Kruche mieszkanie, niepewne, wywrotne
Ma ten, kto stawia gmach na sercach tłumu.
- pisał w „Henryku IV” Szekspir.
Gdy tłum nierozumny miesza się do rządów, wtedy biada narodowi!
– twierdził Wolter.
Tłum jako morze stosownie do wiatru powiania, czasem cię niesie, a czasem pochłania
– przestrzegał nasz Adam Mickiewicz
Nie należy przesadzać z demokracją. Nie chciałbym podróżować statkiem, którego kurs byłby określany głosowaniem załogi, przy czym kucharz i chłopiec okrętowy mieliby takie samo prawo głosu jak kapitan i sternik
- pisał powieściopisarz i poeta, noblista William Faulkner.
Demokracja jest wtedy, gdy dwa wilki i owca głosują, co zjeść na obiad
- żartował Beniamin Franklin, a kontynuator jego pracy założycielskiej Stanów zjednoczonych, prezydent Thomas Jefferson przestrzegał, że
Demokracja, to rządy motłochu, w których 51 proc. ludzi może odebrać prawa pozostałym 49 proc.
Tego typu, mniej lub bardziej celne wypowiedzi można mnożyć. Do pomysłu, by na drodze referendum rozstrzygać o tym, czy można de facto zabijać, czy nie, nienarodzone dzieci, najlepiej jednak bez wątpenia pasują słowa św. Jana Pawła II:
Historia uczy, że demokracja bez wartości łatwo się przemienia w jawny lub zakamuflowany totalitaryzm!
Wystarczy mieć choć trochę wyobraźni, by rozumieć, że sięgając po referendum można uchwalić nawet najbardziej kuriozalne i barbarzyńskie przepisy prawa, przyjąć jako prawdę do szczętu bzdurne twierdzenia i odrzucić prawdziwość twierdzeń zdawałoby się oczywistych.
Przypuśćmy, że ktoś wpadłby na pomysł zorganizowania referendum, w którym naród wypowiedziałby się na temat prawdziwości równania E=mc2, lub twierdzenia, że ziemia jest okrągła i porusza się ruchem obrotowym wokół Słońca. Czy wynik referendum w tych sprawach na pewno by nas nie zaskoczył? A jeśli komuś wpadłoby do głowy np. referendum nad odebraniem praw wyborczych mężczyznom w kraju, jak Polska, w którym głosującą większość stanowią kobiety?
Referendum nad prawem dzieci nienarodzonych – bez różnicy: chorych czy zdrowych – do życia jest niedopuszczalne z tego choćby wystarczajacego powodu, że prawo każdego człowieka do życia jest święte i nienaruszalne. I nie może o tym decydować jakakolwiek większość w imię jakichkolwiek interesów i racji.

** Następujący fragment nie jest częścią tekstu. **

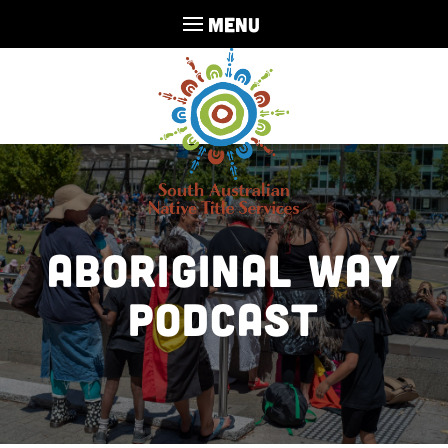
MENU
Aboriginal Way
Podcast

W tym kontekście co najmniej dziwić może – i działać jako ostrzeżenie dla ewentualnych wyborców - postawa m.in. uważającego się za katolika Szymona Hołowni, który w imię szacunku do demokracji twierdzi, że „jeżeli choć jedna osoba nie chce krzyża w szkole, to krzyż należy zdjąć”. A referendum w sprawie dopuszczania tzw. aborcji eugenicznej? Można, a nawet trzeba – mówi Hołownia.